En fait 'se mettre sur son trente et un" signifie "Bien s'habiller, s'endimancher". En effet, à l'époque on portati des vêtements différents en semaine et le dimanche, ou pour "aller en visite",  encore une expression qu'on n'emploie plus guère. la plupart des jeunes disent "Faire une viste."

Dans mon enfance et mon adolescence et même encore quand j'étais étudiante, on faisait aussi, mais c'est dans un autre registre "la promenade du dimanche", tradition peut-être propre aux bords germanisés de la France (Alsace, et Nord)  car il paraît que la promenade du Dimanche qui existe an Allemange,et probablement aussi en Belgique et en Hollande, n'existe pas ailleurs. On faisait aussi la promenade du dimanche chez ma correspondante allemande.
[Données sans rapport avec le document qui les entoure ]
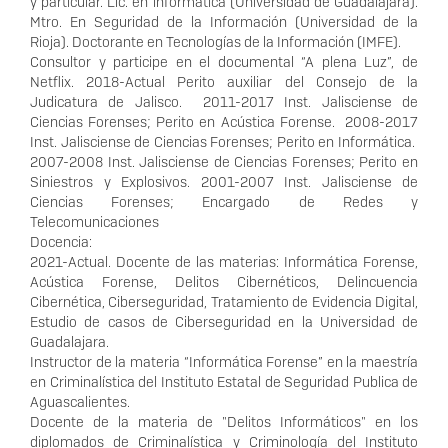
y particular. Lic. en informática (Universidad de Guadalajara).
Mtro. En Seguridad de la Información (Universidad de la
Rioja). Doctorante en Tecnologías de la Información (IMFE).
Consultor y participe en el documental “A plena Luz”, de
Netflix. 2018-Actual Perito auxiliar del Consejo de la
Judicatura de Jalisco. 2011-2017 Inst. Jalisciense de
Ciencias Forenses; Perito en Acústica Forense. 2008-2017
Inst. Jalisciense de Ciencias Forenses; Perito en Informática.
2007-2008 Inst. Jalisciense de Ciencias Forenses; Perito en
Siniestros y Explosivos. 2001-2007 Inst. Jalisciense de
Ciencias Forenses; Encargado de Redes y
Telecomunicaciones
Docencia:
2021-Actual. Docente de las materias: Informática Forense,
Acústica Forense, Delitos Cibernéticos, Delincuencia
Cibernética, Ciberseguridad, Tratamiento de Evidencia Digital,
Estudio de casos de Ciberseguridad en la Universidad de
Guadalajara.
Instructor de la materia “Informática Forense” en la maestría
en Criminalística del Instituto Estatal de Seguridad Publica de
Aguascalientes.
Docente de la materia de "Delitos Informáticos" en los
diplomados de Criminalística y Criminología del Instituto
La promenade du Dimanche consistait, à une époque où la motorisation commençait, à aller à la campagne en voiture, puis on s'arrêtait près d'un chemin et on marchait une ou deux heures avant de rentrer au bercail en voiture, histoire de s'oxygénér ("prendre un bol d'air")quand on vivait en ville. Ou bien, on allait à la mer, à 70 kilomètres. Quand j'étais toute petite, et que mon père n'avait pas encore de voiture, on allait au parc ou on allait le long du canal, jusqu'à la guinguette, avec mes grand-parents paternels, oncle, tante et cousin et là-bas, mes parents dansaient au son du musette pendant que nous jouions sur les petits manèges et balançoires.

domino

dimanche, 16 août 2009

Expressions de bonne intention

Certaines expressions ne sont plus très courantes actuellement, bien qu'elles l'étaient dans ma jeunesse, et les jeunes ne les emploient plus guère, c'est pourquoi il faut les expliquer.

 

Que veut dire l'expression "C'est un enfer pavé de bonnes intentions!"

 

En fait, il faut prendre en considération cette expression dans l'interaction entre deux ou plusieurs personnes.

Voilà une femme qui a un mari qui veut toujours l'aider, des quelques aides qu'il donnait pour son ménage, il finit par tout faire, le repas  qui est archi-mauvais, laver linge sans avoir aucune connaissance des différents tissus et sans savoir que ça peut déteindre, etc...

La femme en a marre de manger tous les jours des légumes cuits à l'eau, de retrouver ses pulls qu'elle voulait laver à la main avec un produit spécial pour la laine, tout feutrés, etc...

Pour elle, cette vie avec un mari plein de bonnes intentions est devenue un enfer. Elle a beau lui expliquer qu'il ne doit pas mélanger les matières dans le linge, ne pas repasser les matières synthétiques avec le fer à sa puissance maximum, varier les moyens de cuisson, par exemple cuire les légumes à la vapeur ou au four, il répond, oui, mais ça ne va pas assez vite de faire tout cela.

Elle a beau essayer de le devancer, de commencer à faire le repas avant lui, tout de suite, il arrive et dit je vais t'aider, prend les légumes que vous épluchez pour faire un gratin et les met dans une casserolle pleine d'eau,etc...

Même ailleurs, la femme porte un panier, tout de suite, il le lui enlève des mains pour le porter, il porte trois sacs et elle un, il va lui enlever le seul sac qu'elle porte pour le porter avec les trois autres sacs et les reposer tous les vingt mètres pour se reposer....

Bref, la vie de cette femme est devenue un enfer... pavé des bonnes intentions de son mari.

Dans le métier pareil, tiens je t'aiderai bien pour tes élèves dit le prof principal alors que jusqu'ici tout marchait pour le mieux. Il n'y as pas d'élève qui pose de problème? Non, vraiment, cherche bien.. Oh, il y aurait bien un tel qui ne travaille pas assez... Ah: Un tel, ah... je vais lui sonner les cloches. Un peu plus tard dans la salle des profs... Tiens... Mme truc a des ennuis avec Un Tel... Oui, son autorité.... Puis plus tard dans la classe, habituellement tranquille, la révolte gronde... Et, Madame, pourquoi vous avez fait punir Un Tel, jusqu'ici on vous aimait bien, on ne vous aime plus, on travaillera moins votre matière, etc...

Ici le prof principal en voulant être absolument utile, a détruit l'ambiance de classe dans une matière.

Et maintenant pour cette prof qui aimait cette classe, et était aimée de cette classe, l'entrée dans cette classe est devenu un enfer pavé des bonnes intentions du prof principal. Et elle a une appréhension avant chaque cours, qu'elle n'avait pas avant.